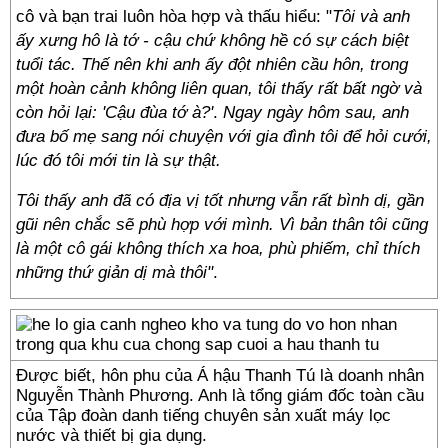
cô và bạn trai luôn hòa hợp và thấu hiểu: "
Tôi và anh
ấy xưng hô là tớ - cậu chứ không hề có sự cách biệt
tuổi tác. Thế nên khi anh ấy đột nhiên cầu hôn, trong
một hoàn cảnh không liên quan, tôi thấy rất bất ngờ và
còn hỏi lại: 'Cậu đùa tớ à?'
.
Ngay ngày hôm sau, anh
đưa bố mẹ sang nói chuyện với gia đình tôi để hỏi cưới,
lúc đó tôi mới tin là sự thật.
Tôi thấy anh đã có địa vị tốt nhưng vẫn rất bình dị, gần
gũi nên chắc sẽ phù hợp với mình. Vì bản thân tôi cũng
là một cô gái không thích xa hoa, phù phiếm, chỉ thích
những thứ giản dị mà thôi"
.
Được biết, hôn phu của Á hậu Thanh Tú là doanh nhân
Nguyễn Thành Phương. Anh là tổng giám đốc toàn cầu
của Tập đoàn danh tiếng chuyên sản xuất máy lọc
nước và thiết bị gia dụng.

◇ ◇ ◇

How to complete this task:
The lines to output run from the one containing "những thứ giản" through the last line of the records above; repeat them exactly and nothing more.

Reply:
những thứ giản dị mà thôi"
.
Được biết, hôn phu của Á hậu Thanh Tú là doanh nhân
Nguyễn Thành Phương. Anh là tổng giám đốc toàn cầu
của Tập đoàn danh tiếng chuyên sản xuất máy lọc
nước và thiết bị gia dụng.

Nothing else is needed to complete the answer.